Sunday, April 22, 2007

NPOV opportunities

I'm sure I'm not the only one who views Wikipedia as would a stoner who sees beauty in things that are not so apparently thought-provoking to industrious sober people.

To these sober folks, Wikipedia is like a productive zone of collective beeworkers producing an impressive array of enyclopedia entries. In this functionalist or machinic sense, Wikipedia can be an amazing phenomenon in its own right, just not to me. It is not the statistic showing how Wikipedia far outpaces Encyclopedia Brittanica in quantity of articles that reveals to me its greatest beauty. Nor is it Wikipedia's formidable reputation as a source for accuracy.

There is a higher purpose still that seems to still be eluding those who would rather quibble over the current status of a particular Wikipedia entry.

puff puff

"Dude, the planet is calling its children together so they may heal. "

puff puff

And since this exercise tends to look rather like an acrimonious exchange between trenchant ideologues, the community of sober discussants don't see the hidden beauty of what is called a "Neutral Point of View" (or NPOV) conflict.

But maybe they would see what I'm seeing were they to call it an NPOV opportunity.
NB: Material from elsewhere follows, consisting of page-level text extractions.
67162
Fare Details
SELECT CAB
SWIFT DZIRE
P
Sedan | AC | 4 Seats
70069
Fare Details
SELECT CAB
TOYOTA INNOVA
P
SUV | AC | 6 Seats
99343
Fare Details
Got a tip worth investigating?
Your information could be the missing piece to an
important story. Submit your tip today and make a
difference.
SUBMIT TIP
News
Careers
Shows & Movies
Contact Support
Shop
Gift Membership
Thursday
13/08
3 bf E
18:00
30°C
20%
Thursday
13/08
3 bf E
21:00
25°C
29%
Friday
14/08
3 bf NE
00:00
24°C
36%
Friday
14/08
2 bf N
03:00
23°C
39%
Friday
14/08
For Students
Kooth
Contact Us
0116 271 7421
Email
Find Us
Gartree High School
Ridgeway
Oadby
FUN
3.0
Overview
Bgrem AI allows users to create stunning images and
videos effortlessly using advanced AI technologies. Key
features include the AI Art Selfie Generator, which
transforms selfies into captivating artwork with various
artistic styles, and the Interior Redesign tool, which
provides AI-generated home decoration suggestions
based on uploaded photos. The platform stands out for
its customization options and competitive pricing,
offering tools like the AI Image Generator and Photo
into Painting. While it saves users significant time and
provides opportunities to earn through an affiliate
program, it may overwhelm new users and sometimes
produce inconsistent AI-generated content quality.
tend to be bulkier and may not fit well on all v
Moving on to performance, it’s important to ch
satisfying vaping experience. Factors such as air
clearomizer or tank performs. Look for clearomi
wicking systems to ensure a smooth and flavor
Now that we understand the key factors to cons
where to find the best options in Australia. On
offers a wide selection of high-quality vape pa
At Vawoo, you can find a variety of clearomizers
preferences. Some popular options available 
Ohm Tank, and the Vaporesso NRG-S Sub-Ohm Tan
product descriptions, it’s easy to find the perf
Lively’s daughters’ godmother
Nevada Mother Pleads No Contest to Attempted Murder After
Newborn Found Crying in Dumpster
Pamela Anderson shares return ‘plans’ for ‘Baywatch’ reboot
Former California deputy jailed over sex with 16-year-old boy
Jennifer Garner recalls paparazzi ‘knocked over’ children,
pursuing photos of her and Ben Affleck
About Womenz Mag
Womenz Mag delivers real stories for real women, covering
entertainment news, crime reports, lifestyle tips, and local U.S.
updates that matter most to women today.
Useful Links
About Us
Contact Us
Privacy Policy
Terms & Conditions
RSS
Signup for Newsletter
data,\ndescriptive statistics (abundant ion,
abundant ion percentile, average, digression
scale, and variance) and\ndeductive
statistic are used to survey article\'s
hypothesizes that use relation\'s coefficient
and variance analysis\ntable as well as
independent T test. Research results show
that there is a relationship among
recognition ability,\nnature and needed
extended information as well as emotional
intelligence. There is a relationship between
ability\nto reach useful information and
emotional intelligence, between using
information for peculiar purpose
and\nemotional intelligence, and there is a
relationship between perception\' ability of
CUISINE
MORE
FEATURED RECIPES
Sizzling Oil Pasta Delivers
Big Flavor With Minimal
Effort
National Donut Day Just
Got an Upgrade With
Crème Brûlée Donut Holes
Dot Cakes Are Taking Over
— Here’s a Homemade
We have been living in a dialogue-deficit economy. Just go to the library stacks and peruse through the Middle East Politics section. Witness the artefacts of years of academics talking at each other-- or at the very most, profiting off the others' utterances as an excuse to produce a new book. Collectively, academia has failed to do what one encyclopedia entry on Wikipedia has done: compel a large-scale human lock-in. One that won't be broken until every possible subjectivity has been worked through, transcended into a higher realm of dialogically-informed knowledge.

Joseph Reagle, in his PhD dissertation proposal has identified this as the "transsubjective" goal of knowledge. Something I might venture to say, which is attainable only for the most politically benign of knowledges. It is sad to say that in the current state of our planet we can't even reach a healthy transsubjective portrait of what happened during the Holocaust. Just imagine, then, how difficult it would be to get a globally-coherent picture of the Israeli-Palestinian conflict.

It is in the context of this difficulty that I think people should be taking the longer view, by appreciating Wikipedia processes rather than Wikipedia products. Cormac Lawler's M.A. thesis takes this moment very seriously and I look forward to working with him and others one day towards optimizing the learning experience that is a very necessary consequence of knowledge production.

Monday, April 16, 2007

Spinning the Cocoon of Death

The following moment of doubt afflicted me recently and if it doesn't happen to you, you should be worried. I read a book that introduced me to the concept of an “information cocoon”.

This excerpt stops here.